Kristine Froseth plays Mary, the pretty “Benny” Alan so wants to impress that he starts flashing money around.
Mike Hodge plays the pawn broker, the one who lectures the kids on what is and isn’t “gold,” and the one who (pre-eBay) has no idea what gold Spanish Doubloons are actually worth, then or now.
It’s also eye-rolling that the “smart kid” asserts that vintage coin stashes are “always worth more together, as a collection.” Seriously, screenwriters, a little homework renders your world more real.
Would a 50ish police sergeant in 1990 use “comic book origin stories” as an analogy to an impressionable teen? Nope. Fanboy screenwriters would.
But there’s much more sharp dialogue than clunky, with the boys announcing their “code” of who they’ll rob, and who they won’t — “No locals!”
And the cop’s lecture gets good the moment he drops his whole “origin story” analogy. “Bad guys never think they’re bad. They’ve got their reasons, and they do one thing which leads to two things which leads to a million.”

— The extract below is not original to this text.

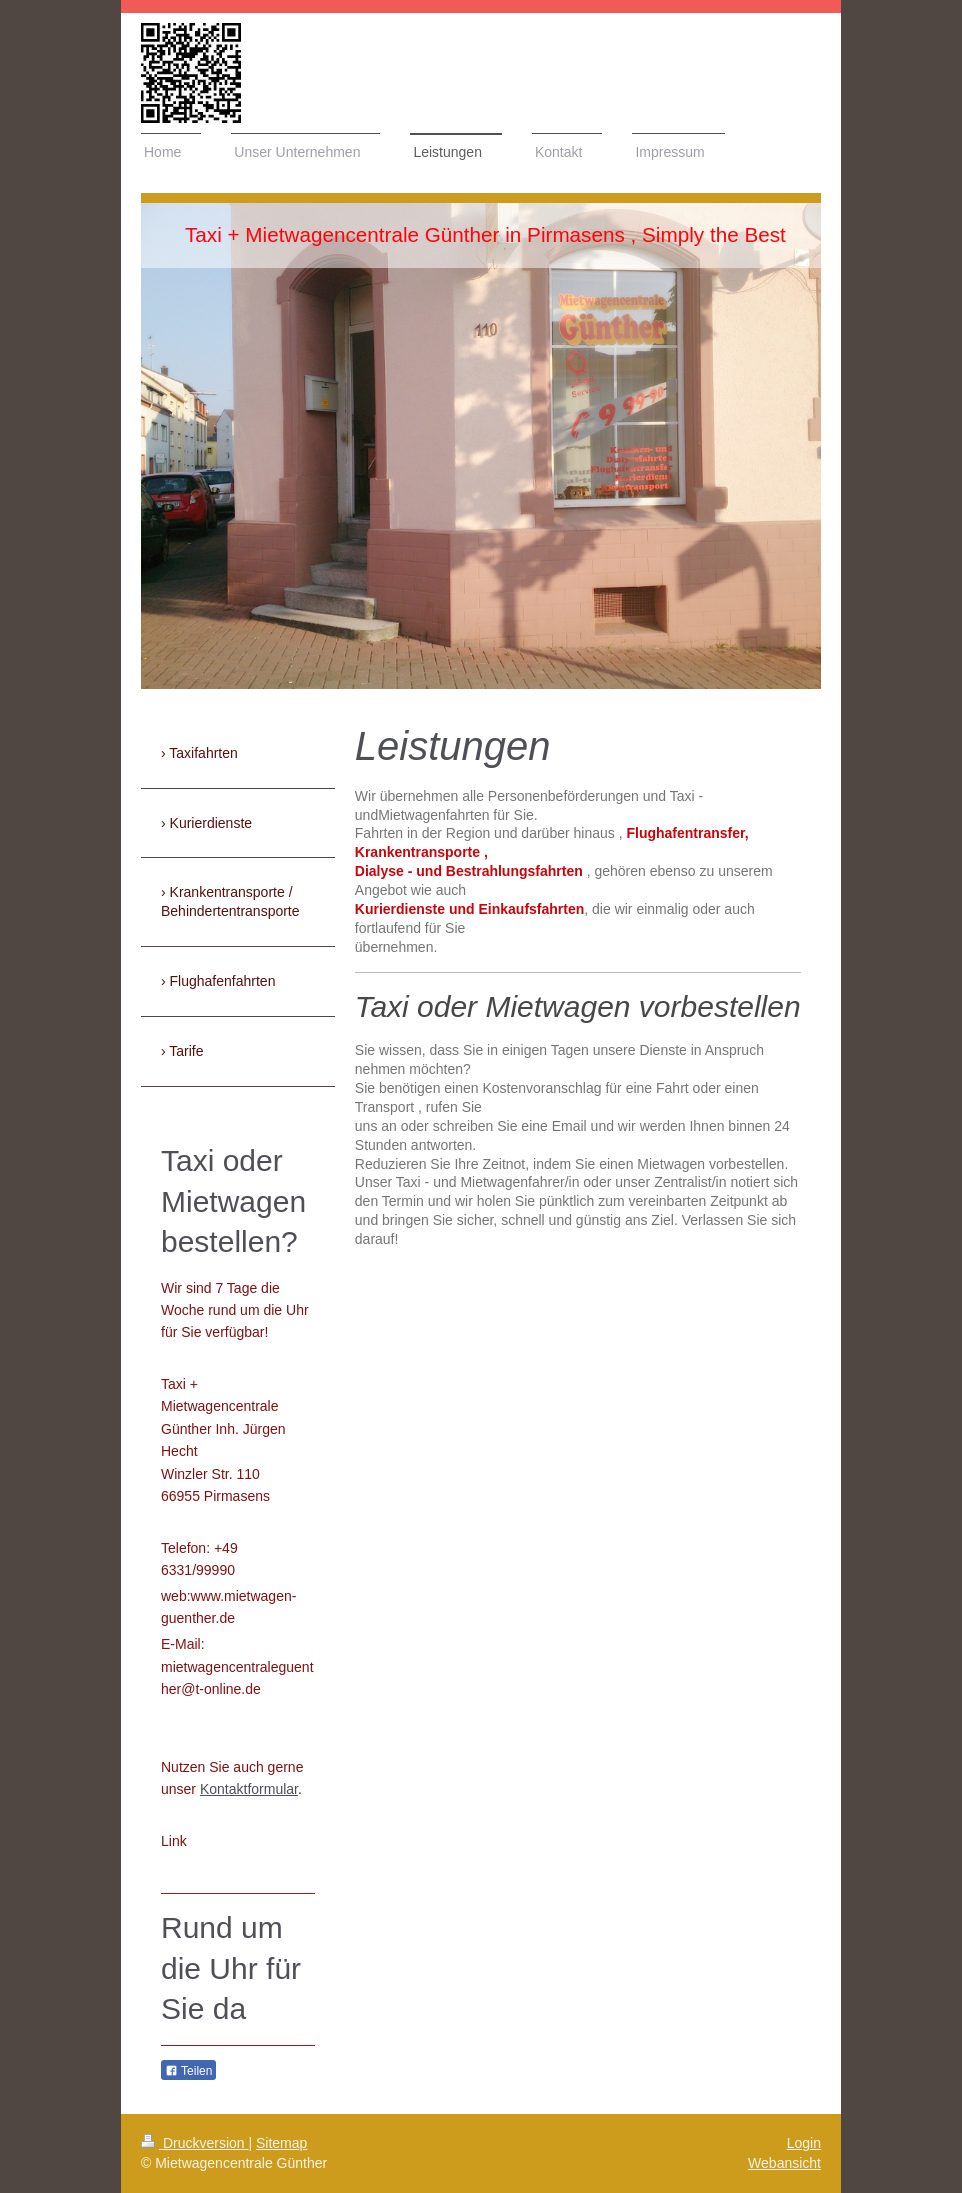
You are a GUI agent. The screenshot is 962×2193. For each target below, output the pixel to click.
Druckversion (194, 2143)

“Low Tide” — on DirectTV Sept. 5, in theaters Oct 4 — is on its surest ground when it deals with the real (not melodramatic) world of its day, sons of fishermen in a “Mystic Pizza/Breaking Away” town bonding over their contempt for wealthy vacationers, making idiots of themselves over girls on the boardwalk.
“She’s a countdown girl. Looks great from far away, 10. Then as she gets closer, 9, 8, 7…”
The cast is uniformly fine, with Neustaedter (of TV’s “The Colony”) throwing an evil Heath Ledger vibe and young Zolghadri born to play a prison “snitch.”
McMullin doesn’t reinvent the wheel here, and “types” and “tropes” only take “Low Tide” so far. But this one delivers just enough suspense, menace, violence and betrayal to never leave us high and dry.
MPAA Rating: R for language, some violence and teen drug use
Cast: Jaeden Martell, Keean Johnson, Shea Whigham, Kristine Froseth, Mike Hodge, Daniel Zolghadri and Alex Neustaedter
Credits: Written and directed by Kevin McMullin. An A24/DirectTV release.